Production of Bioethanol and Biobutanol Using Genetically Engineered
In this dissertation, the different Escherichia coli strains were engineered for producing bioethanol from the lignocellulosic biomass, and biobutanol from glucose.
The recombinant whole-cell biocatalyst was developed by expressing three cellulases from Clostridium cellulolyticum: endoglucanase (Cel5A), exoglucanase (Cel9E), and β-glucosidase (BGL), onto the Escherichia coli LY01 cell surface (LY01/pRE1H-AEB). The above-mentioned cellulases were expressed by fusing with the anchor protein PgsA. The developed whole cell biocatalyst was used for single-step ethanol fermentation using the phosphoric acid swollen cellulose (PASC), and the dilute acid pretreated corn stover. The ethanol production was 3.59 ± 0.15 g/L using 10 g/L of phosphoric acid swollen cellulose (PASC) which corresponds to 95.4 ± 0.15% of the theoretical yield. The ethanol production was 0.30 ± 0.02 g/L when the cellulosic fraction of the dilute sulfuric acid pretreated corn stover (PCS) equivalent of 1 g/L glucose, was fermented for 84 h. Total 0.71 ± 0.12 g/L ethanol was obtained in 48 h when the fermentation of PCS were performed in the simultaneous saccharification and co-fermentation (SSCF) process using the hemicellulosic (1 g/L total soluble sugar) as well as cellulosic (1 g/L glucose equivalent) parts of PCS. In a control experiment, 0.48 g/L ethanol was obtained from 1 g/L of hemicellulosic PCS. It was concluded that the whole cell biocatalyst could convert both cellulosic and hemicellulosic substrate into ethanol in a single reactor.

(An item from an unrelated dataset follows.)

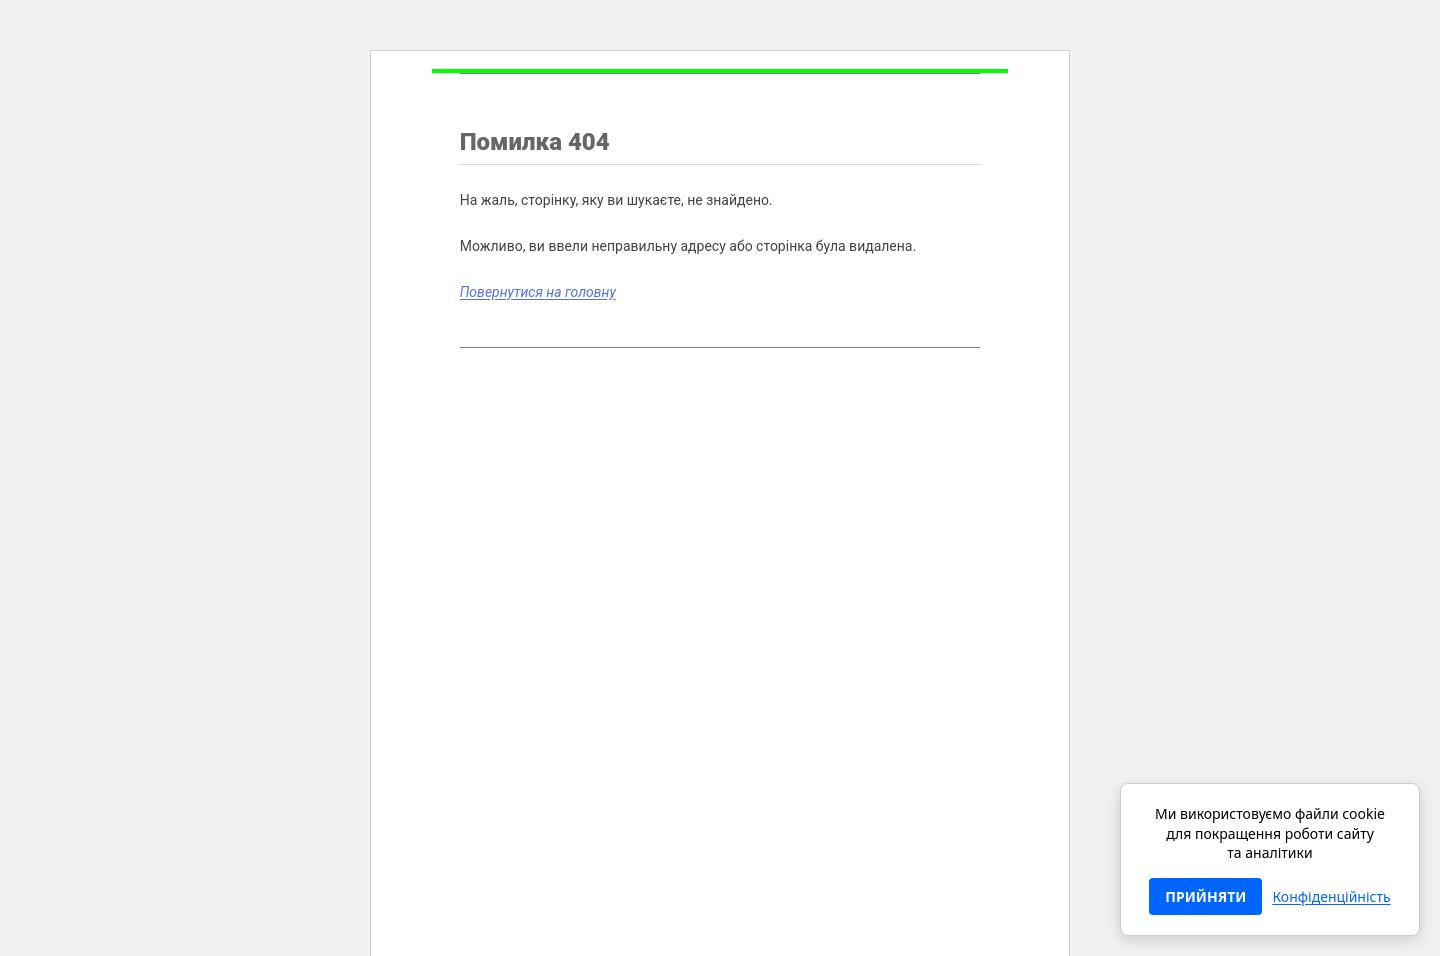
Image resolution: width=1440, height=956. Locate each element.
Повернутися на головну (538, 292)
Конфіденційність (1331, 896)
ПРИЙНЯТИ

A new recombinant E. coli (KO11) was constructed by expressing the extracellularly secreted as well as the cell surface displayed endoglucanase. The expression vector pHR5A was constructed with the (EAAAK)5 peptide linker between the pgsA and the endoglucanase cel5A genes. Due to the auto-cleavage characteristic of the (EAAAK)5 peptide linker, Cel5A was partially detached from the PgsA anchor protein during the fermentation. The enzymatic hydrolysis efficiency of the recombinant KO11/pHR5A was investigated with various pure insoluble cellulosic substrates such as PASC, Solka-Floc 200NF, and Avicel.. Compared to the control strain, KO11/pH5A, with the recombinant strain, KO11/pHR5A, the saccharification efficiency was increased by 37%, 29%, and 17%, with substrates PACS, Solka-Floc 200NF, and Avicel, respectively. Ethanol production, supplemented by Novozyme 188 (commercial β-glucosidase), was found to be greater with the KO11/pHR5A than with the KO11/pH5A over 48 h fermentation. It was concluded that the extracellularly secreted single enzyme component enhanced the saccharification efficiency. For the butanol production, Escherichia coli BL21 was engineered. The mutant E. coli BM322 was constructed by disrupting phosphotransacetylase (pta), lactate dehydrogenase A (ldhA), bifunctional acetaldehyde/ethanol dehydrogenase (adhEB), fumarate reductase (frdBC), and pyruvate oxidase B (poxB) genes. Additionally, the transcriptional regulator FNR protein gene was also deleted. The recombinant plasmid pBUOH was constructed by cloning the key enzyme coding genes that are involved in the butanol production pathway in Clostridium acetobutylicum. These genes include: thiolase (thl), 3-hydroxybutyryl-CoA dehydrogenase (hbd), crotonase (crt), butyryl-CoA dehydrogenase (bcd), electron transfer flavoprotein (etfAB), and the bifunctional butyraldehyde/butanol dehydrogenase (adhEC). The recombinant E. coli BM322/pBUOH produced 1.2 g/L butanol with 10.2 g/L lactate as a by-product for 60 h. The obtained butanol yield and productivity was 0.07 g butanol/g glucose and 0.04 g/L•h, respectively.